** WHAT IS EXPECTED **
Please print, exactly, only the lines in the entries below from the line that has "FREE DELIVERY ON YOUR" through the line that has "Raedio President Benoni". Pictures don't go in.

BEGIN ENTRIES SHOWN

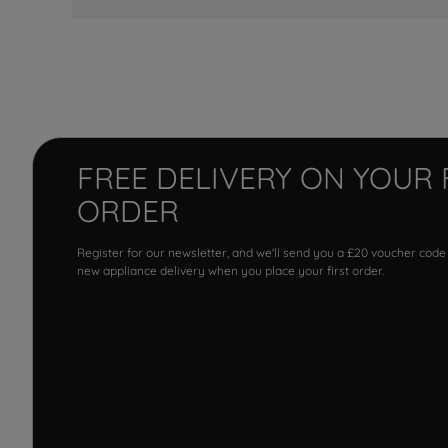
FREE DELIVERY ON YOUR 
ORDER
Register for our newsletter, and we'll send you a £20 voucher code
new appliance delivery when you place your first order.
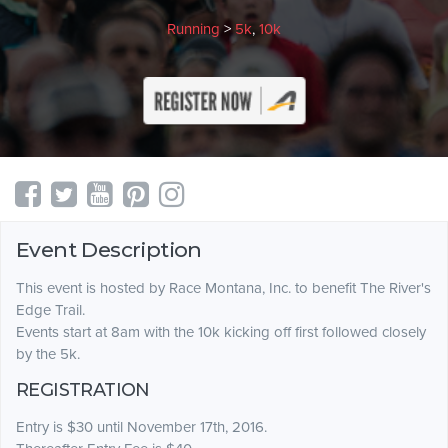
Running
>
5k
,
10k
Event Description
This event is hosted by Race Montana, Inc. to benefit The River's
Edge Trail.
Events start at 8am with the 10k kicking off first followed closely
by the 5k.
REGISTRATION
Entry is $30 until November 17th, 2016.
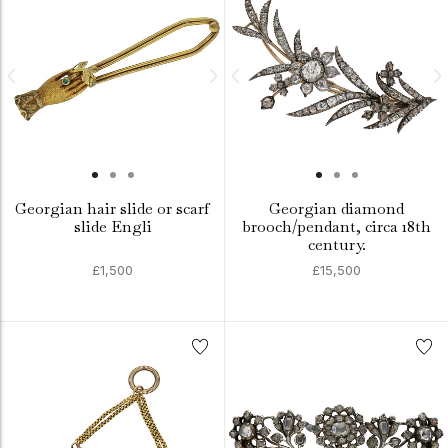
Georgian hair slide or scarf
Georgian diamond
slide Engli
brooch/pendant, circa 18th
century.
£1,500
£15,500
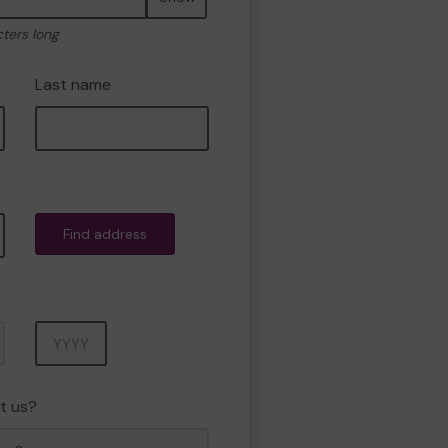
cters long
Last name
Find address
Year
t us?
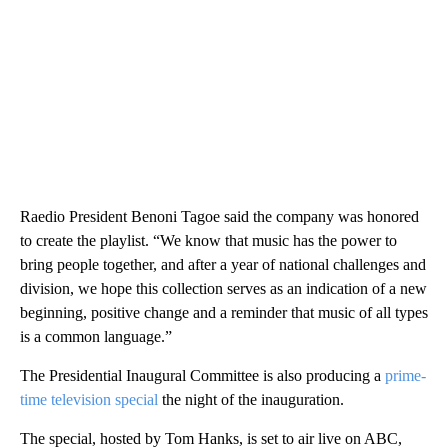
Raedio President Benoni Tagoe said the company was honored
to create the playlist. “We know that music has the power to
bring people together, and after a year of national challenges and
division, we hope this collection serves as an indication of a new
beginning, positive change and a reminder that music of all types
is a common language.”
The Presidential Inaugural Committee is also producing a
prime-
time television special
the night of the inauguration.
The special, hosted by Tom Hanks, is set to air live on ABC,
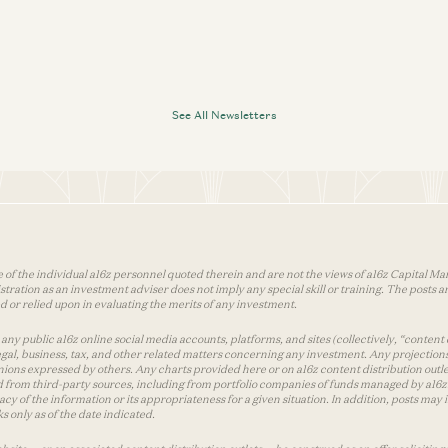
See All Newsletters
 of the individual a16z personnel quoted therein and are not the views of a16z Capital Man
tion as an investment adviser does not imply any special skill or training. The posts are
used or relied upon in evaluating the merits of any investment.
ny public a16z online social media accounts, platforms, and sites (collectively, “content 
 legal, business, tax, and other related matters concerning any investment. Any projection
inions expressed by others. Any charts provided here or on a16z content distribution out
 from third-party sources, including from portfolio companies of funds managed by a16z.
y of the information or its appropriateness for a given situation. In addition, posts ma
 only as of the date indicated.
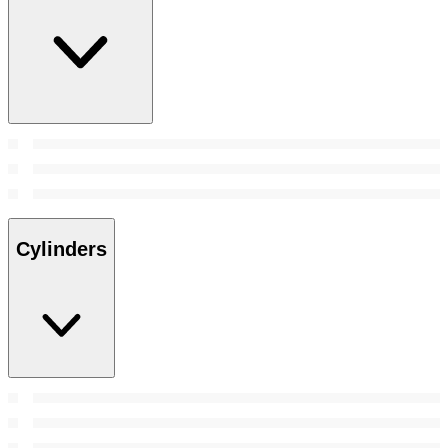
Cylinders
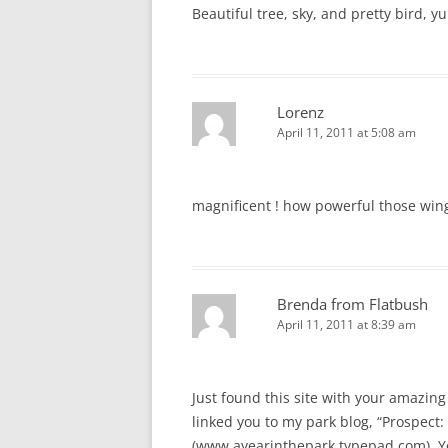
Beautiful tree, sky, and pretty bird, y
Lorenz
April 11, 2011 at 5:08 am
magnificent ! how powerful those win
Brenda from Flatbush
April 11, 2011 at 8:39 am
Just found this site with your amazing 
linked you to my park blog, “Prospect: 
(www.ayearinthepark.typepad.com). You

END ENTRIES SHOWN
BEGIN ENTRIES SHOWN

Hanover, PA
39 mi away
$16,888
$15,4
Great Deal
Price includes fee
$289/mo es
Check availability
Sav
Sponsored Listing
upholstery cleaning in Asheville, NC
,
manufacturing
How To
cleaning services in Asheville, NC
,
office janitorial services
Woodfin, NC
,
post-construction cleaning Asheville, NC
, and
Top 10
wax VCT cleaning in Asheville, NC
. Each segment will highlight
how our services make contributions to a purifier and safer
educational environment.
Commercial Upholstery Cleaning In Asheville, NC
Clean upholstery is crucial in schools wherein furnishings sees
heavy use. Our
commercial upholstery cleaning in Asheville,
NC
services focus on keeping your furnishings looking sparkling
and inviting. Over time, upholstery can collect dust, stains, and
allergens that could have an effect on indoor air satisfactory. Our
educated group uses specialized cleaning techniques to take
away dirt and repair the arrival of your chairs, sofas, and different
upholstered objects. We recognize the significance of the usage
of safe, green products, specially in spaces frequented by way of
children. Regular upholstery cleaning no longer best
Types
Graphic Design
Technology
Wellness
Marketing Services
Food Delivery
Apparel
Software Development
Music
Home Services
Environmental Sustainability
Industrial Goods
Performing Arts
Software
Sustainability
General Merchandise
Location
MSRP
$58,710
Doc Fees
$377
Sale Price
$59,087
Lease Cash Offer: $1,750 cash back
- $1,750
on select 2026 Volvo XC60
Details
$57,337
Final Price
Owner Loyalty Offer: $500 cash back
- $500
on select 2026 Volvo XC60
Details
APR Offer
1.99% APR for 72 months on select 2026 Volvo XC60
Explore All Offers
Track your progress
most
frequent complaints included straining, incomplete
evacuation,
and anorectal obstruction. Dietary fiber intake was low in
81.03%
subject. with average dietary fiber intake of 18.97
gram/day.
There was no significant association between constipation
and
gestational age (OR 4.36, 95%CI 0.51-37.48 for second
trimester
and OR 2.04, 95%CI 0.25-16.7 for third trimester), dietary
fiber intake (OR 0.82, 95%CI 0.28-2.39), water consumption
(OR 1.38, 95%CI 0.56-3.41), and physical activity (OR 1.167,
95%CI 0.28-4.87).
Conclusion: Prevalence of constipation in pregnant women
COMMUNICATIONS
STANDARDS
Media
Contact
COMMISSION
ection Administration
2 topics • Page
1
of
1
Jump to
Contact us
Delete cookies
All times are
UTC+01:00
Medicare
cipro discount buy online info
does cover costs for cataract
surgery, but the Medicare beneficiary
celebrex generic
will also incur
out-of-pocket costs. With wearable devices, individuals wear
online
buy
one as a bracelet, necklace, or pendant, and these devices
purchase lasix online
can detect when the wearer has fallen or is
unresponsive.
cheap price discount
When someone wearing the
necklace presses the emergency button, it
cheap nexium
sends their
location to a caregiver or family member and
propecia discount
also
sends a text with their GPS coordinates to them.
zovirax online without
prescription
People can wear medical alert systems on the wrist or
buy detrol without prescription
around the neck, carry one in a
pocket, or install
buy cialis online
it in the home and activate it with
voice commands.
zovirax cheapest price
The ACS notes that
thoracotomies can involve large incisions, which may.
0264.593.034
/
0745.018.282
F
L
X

END ENTRIES SHOWN
BEGIN ENTRIES SHOWN

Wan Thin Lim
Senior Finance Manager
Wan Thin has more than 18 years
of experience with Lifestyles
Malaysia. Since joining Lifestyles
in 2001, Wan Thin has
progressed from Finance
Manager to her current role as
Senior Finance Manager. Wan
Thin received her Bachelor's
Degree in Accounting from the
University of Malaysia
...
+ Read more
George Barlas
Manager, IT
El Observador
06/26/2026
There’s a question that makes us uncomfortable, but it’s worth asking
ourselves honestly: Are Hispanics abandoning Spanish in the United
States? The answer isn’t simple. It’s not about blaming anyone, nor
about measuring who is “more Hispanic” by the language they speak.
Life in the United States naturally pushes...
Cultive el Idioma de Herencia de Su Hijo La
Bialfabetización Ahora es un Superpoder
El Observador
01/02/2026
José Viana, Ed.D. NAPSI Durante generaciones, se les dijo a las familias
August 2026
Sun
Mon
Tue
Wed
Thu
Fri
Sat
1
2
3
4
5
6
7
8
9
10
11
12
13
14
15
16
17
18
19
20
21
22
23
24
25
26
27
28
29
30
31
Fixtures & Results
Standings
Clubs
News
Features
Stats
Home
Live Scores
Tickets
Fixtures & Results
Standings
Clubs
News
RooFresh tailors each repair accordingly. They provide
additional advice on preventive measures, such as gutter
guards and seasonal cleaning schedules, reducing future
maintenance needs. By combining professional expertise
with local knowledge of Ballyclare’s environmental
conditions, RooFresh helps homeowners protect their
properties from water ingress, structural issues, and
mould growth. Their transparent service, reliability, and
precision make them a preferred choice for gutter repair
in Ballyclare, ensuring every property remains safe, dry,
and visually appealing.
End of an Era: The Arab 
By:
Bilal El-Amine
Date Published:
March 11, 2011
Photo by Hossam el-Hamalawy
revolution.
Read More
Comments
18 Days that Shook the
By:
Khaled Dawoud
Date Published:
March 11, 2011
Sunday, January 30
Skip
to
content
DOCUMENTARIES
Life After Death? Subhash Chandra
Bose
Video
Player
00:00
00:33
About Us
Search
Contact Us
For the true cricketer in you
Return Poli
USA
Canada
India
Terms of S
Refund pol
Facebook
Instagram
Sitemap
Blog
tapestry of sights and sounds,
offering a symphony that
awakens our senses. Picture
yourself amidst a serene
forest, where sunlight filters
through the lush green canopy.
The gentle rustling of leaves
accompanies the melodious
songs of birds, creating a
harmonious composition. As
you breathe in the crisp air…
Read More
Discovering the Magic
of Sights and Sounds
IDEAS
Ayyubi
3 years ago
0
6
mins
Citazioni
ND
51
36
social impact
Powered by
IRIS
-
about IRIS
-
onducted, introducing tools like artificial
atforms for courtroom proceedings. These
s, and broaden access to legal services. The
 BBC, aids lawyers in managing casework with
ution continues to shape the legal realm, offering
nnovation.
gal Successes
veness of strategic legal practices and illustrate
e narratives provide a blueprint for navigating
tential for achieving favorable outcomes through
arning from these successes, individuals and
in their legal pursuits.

END ENTRIES SHOWN

** REPLY **
FREE DELIVERY ON YOUR 
ORDER
Register for our newsletter, and we'll send you a £20 voucher code
new appliance delivery when you place your first order.
Running
>
5k
,
10k
Event Description
This event is hosted by Race Montana, Inc. to benefit The River's
Edge Trail.
Events start at 8am with the 10k kicking off first followed closely
by the 5k.
REGISTRATION
Entry is $30 until November 17th, 2016.
Georgian hair slide or scarf
Georgian diamond
slide Engli
brooch/pendant, circa 18th
century.
£1,500
£15,500
cters long
Last name
Find address
Year
t us?
Raedio President Benoni Tagoe said the company was honored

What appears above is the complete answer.